I took up BB gunnery and would lay in wait in my sniper's nest in the window upstairs, having sworn vengeance upon any black bird that dared to darken our back yard. However, despite my worst intentions, I was a terrible shot and no crows were harmed.

The robins never came back, and the empty nest remained a cruel reminder for several years until my dad replaced it with a tree house. (Although at the outset I said our whole family hated crows, I don't think my dad actually did. He was a very kind man who rarely spoke ill of anyone.)

Our anger and hatred were unthinking reactions to the violence. Emotion over reason. I suppose, to put it in perspective, we might have considered that crow nestlings are also the victims of predators, few reaching adulthood because of raccoons, squirrels, foxes, hawks, owls, bullfrogs and rats.

We might even have considered the havoc wreaked on unsuspecting worm and insect families by the marauding robins.

More to the point, the crows ate the baby robins because they are crows, not because they chose to.

Said a scorpion to a frog, “Please carry me over the river.”
The frog replied, “I’m afraid you’ll sting me.”
“No, I won’t. If I stung you, we would both perish.”
“Well, OK then.”
Halfway across the river:
“Ouch! Why did you sting me?”
“Because I’m a scorpion.”

I sometimes think I have fully forgiven the crows. Although it feels true, it makes as much sense as forgiving the wind for blowing down a tree.

Forgiving humans. Well that's different, isn't it?

In the news reports that the Boston Marathon Bomber had been sentenced to death we also learned some of the victims had forgiven him.

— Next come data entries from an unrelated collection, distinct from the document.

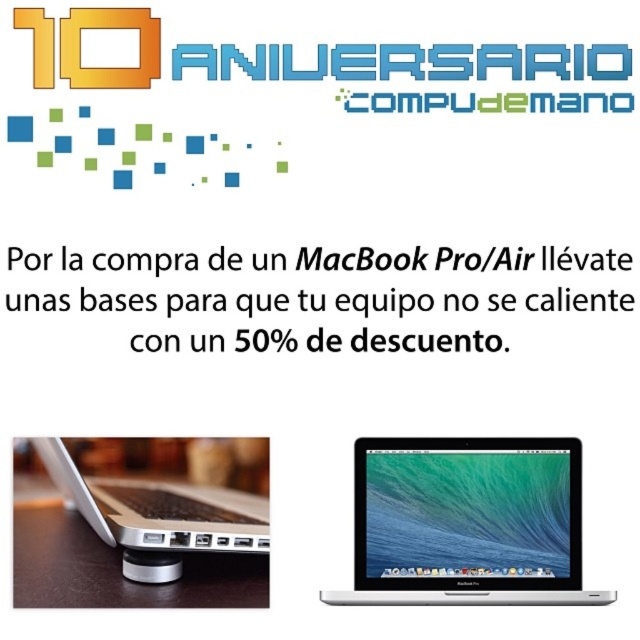 Does silver metallic laptop at center have a smaller size compared to silver metallic laptop at lower left?

Correct, silver metallic laptop at center occupies less space than silver metallic laptop at lower left.

Who is more forward, (490, 556) or (35, 440)?

Positioned in front is point (490, 556).

Locate an element on the screen. This screenshot has width=640, height=640. silver metallic laptop at center is located at coordinates (467, 522).

The height and width of the screenshot is (640, 640). What are the coordinates of `silver metallic laptop at center` in the screenshot? It's located at (467, 522).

Different, unimaginably difficult, but surely, necessary.

Image: public domain

Tuesday, June 23, 2015

The Good Oil


In a supermarket buying some plain soy milk for my daily banana / blueberry / cinnamon / oat bran / wheat bran / wheat germ / hemp seed / flax seed smoothie, I went through my usual ritual. Propping the cooler door open, I practically unloaded the whole shelf to get at the cartons at the very back with the latest 'best before' dates.

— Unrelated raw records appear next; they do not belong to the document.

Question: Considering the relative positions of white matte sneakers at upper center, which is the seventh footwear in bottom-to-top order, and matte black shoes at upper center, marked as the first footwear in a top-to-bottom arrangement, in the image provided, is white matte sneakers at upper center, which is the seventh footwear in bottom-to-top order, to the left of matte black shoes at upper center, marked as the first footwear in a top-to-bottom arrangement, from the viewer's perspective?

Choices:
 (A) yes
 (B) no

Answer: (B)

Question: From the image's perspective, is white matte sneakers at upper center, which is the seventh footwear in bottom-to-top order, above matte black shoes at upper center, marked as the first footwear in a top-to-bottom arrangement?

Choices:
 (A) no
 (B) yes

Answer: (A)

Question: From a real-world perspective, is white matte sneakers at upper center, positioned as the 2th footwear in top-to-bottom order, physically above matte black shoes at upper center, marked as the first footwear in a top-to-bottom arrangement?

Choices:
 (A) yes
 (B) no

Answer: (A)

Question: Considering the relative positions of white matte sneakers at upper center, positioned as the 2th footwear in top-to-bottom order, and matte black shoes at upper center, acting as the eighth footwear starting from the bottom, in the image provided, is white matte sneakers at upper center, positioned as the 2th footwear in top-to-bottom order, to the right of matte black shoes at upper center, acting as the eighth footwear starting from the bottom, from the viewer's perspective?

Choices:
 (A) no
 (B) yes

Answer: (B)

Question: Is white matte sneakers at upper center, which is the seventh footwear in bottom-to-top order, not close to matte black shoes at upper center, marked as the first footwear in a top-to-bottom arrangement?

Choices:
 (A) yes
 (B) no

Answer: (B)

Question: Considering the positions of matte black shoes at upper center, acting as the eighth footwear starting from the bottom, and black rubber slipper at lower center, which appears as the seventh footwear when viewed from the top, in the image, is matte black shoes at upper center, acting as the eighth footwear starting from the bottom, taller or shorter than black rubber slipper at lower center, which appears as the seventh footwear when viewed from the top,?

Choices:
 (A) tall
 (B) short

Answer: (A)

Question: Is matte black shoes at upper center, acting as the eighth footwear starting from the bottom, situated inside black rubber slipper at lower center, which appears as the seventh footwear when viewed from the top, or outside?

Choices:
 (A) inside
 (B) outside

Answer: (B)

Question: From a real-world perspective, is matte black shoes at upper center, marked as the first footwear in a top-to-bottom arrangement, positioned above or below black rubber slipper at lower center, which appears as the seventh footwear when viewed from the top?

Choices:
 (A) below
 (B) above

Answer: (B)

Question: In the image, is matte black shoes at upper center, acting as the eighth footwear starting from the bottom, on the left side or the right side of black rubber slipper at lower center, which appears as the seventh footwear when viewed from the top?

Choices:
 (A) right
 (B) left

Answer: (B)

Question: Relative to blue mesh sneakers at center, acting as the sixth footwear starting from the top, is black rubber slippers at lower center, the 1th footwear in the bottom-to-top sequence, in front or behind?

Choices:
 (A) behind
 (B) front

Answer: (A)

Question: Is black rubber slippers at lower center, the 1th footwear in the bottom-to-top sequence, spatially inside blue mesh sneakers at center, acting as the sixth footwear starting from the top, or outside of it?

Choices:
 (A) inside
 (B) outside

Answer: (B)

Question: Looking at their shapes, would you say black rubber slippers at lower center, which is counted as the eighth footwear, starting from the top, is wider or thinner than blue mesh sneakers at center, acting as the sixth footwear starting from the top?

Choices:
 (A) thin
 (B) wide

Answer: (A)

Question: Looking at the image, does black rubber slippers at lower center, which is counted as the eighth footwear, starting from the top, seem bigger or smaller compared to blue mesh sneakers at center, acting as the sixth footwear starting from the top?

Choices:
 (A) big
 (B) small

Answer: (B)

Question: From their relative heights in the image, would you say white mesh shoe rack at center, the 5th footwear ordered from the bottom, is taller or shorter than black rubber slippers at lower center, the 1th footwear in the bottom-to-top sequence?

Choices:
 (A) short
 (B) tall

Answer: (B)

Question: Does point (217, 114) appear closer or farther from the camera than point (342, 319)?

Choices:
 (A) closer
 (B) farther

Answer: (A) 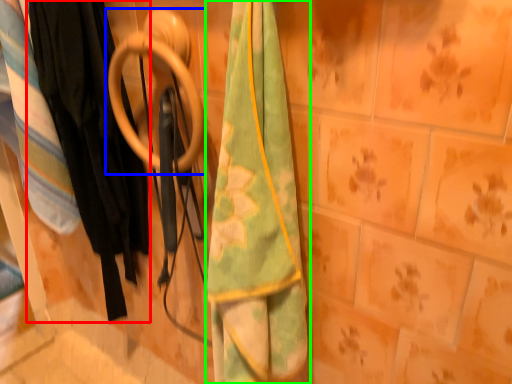 Question: Which object is positioned farthest from clothing (highlighted by a red box)? Select from door handle (highlighted by a blue box) and towel (highlighted by a green box).

Choices:
 (A) door handle
 (B) towel

Answer: (B) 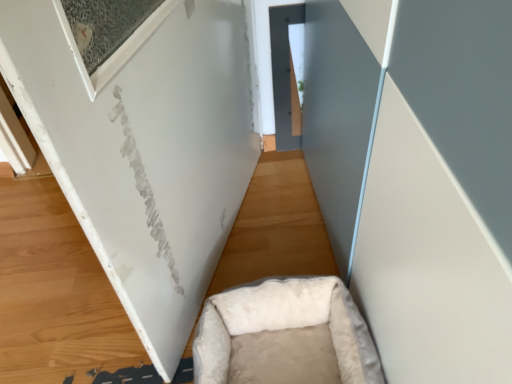 Locate an element on the screen. This screenshot has width=512, height=384. unoccupied space behind white plush pet bed at lower center is located at coordinates (270, 250). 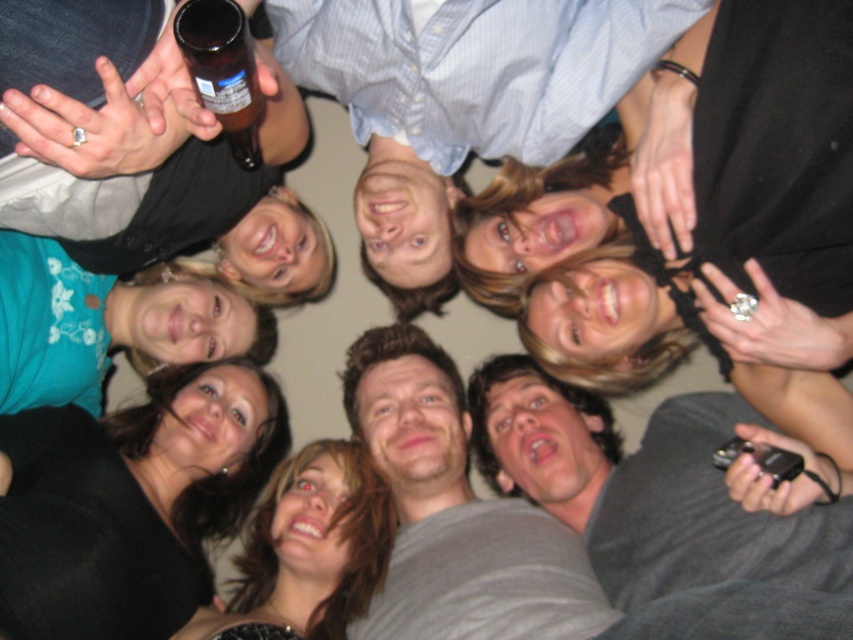 Which is below, gray cotton shirt at center or brown glass bottle at upper left?

gray cotton shirt at center is lower down.

Does gray cotton shirt at center appear on the left side of brown glass bottle at upper left?

In fact, gray cotton shirt at center is to the right of brown glass bottle at upper left.

I want to click on gray cotton shirt at center, so click(x=456, y=513).

I want to click on gray cotton shirt at center, so click(x=456, y=513).

Based on the photo, who is lower down, matte black bottle at upper left or teal fabric shirt at lower left?

teal fabric shirt at lower left is lower down.

Image resolution: width=853 pixels, height=640 pixels. What do you see at coordinates (144, 156) in the screenshot? I see `matte black bottle at upper left` at bounding box center [144, 156].

Is point (128, 136) farther from viewer compared to point (78, 275)?

No, it is in front of (78, 275).

Image resolution: width=853 pixels, height=640 pixels. Identify the location of matte black bottle at upper left. (144, 156).

Does gray fabric shirt at lower right have a lesser width compared to brown glass bottle at upper left?

No.

Can you confirm if gray fabric shirt at lower right is wider than brown glass bottle at upper left?

Yes, gray fabric shirt at lower right is wider than brown glass bottle at upper left.

Between point (524, 390) and point (231, 147), which one is positioned behind?

The point (524, 390) is more distant.

Where is `gray fabric shirt at lower right`? gray fabric shirt at lower right is located at coordinates (664, 513). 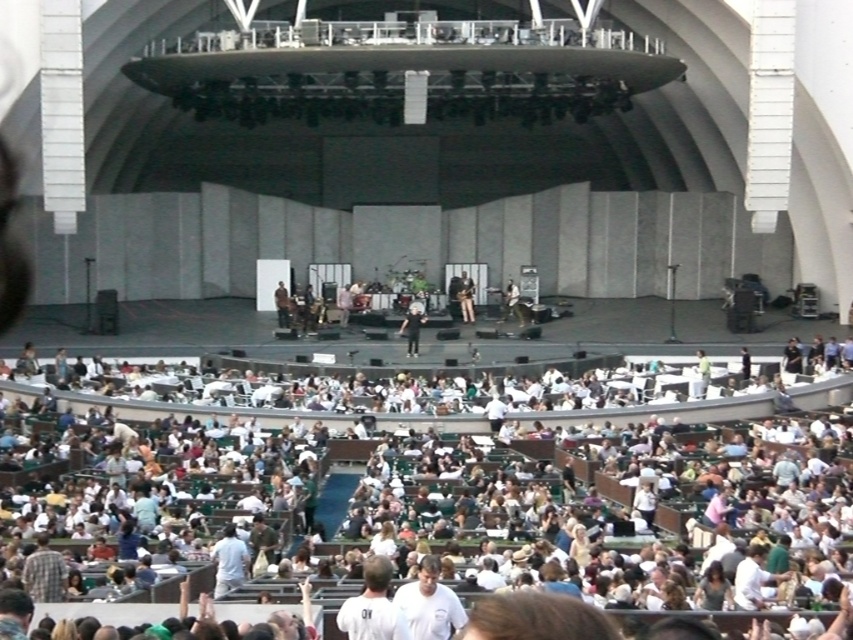 You are a photographer positioned at the front of the amphitheater and want to capture both the white fabric seats at lower center and the shiny black guitar at center in your shot. Which object should you focus on first to ensure both are in frame?

The white fabric seats at lower center are below the shiny black guitar at center, so you should focus on the shiny black guitar at center first to ensure both are in frame.

You are a photographer standing at the back of the amphitheater and want to take a photo of the black fabric shirt at center and the shiny black guitar at center. If your camera can focus on objects within a 5 meter range, will both subjects be in focus?

The black fabric shirt at center and the shiny black guitar at center are 4.81 meters apart from each other. Since the distance between them is within the 5 meter range of the camera, both subjects will be in focus.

When I got home, I realized I had been so wrapped up in getting the freshest cartons that I had bought sweetened soy milk. Bleagh.

In the midst of berating myself for being such an oblivious dolt, I realized there was a second dynamic: I felt like a heel for needlessly seeking out the best for me, leaving the older cartons to go to someone else or even be thrown out... and for taking so long to realize I was doing it.

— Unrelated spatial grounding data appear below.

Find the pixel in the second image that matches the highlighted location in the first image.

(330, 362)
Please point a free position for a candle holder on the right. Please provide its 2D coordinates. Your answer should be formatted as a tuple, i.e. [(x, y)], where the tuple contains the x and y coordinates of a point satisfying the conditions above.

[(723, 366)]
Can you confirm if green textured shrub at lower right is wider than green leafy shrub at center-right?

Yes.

Then I remembered I had already figured this out years ago but had obviously forgotten the lesson. I had borrowed a car for a week or so from a friend. Before returning it, I went to top up the oil. I had a jug of cheap stuff and a small container of expensive oil. Naturally, I reached for the jug since he would never know the difference and I could save the good oil for myself.

Then, as now, a little nagging voice asked me what was so special about me that I should have the best. The good oil ended up in my friend's car.

When I exchanged the sweetened soy milk for plain, I confess I took a little pleasure in choosing the oldest cartons on the shelf.

I feel a bit awkward talking about 'good' deeds performed. Is this just ego not wanting to appear to be seeking praise? *sigh*

All the suffering there is in this world arises from wishing our self to be happy. All the happiness there is in this world arises from wishing others to be happy.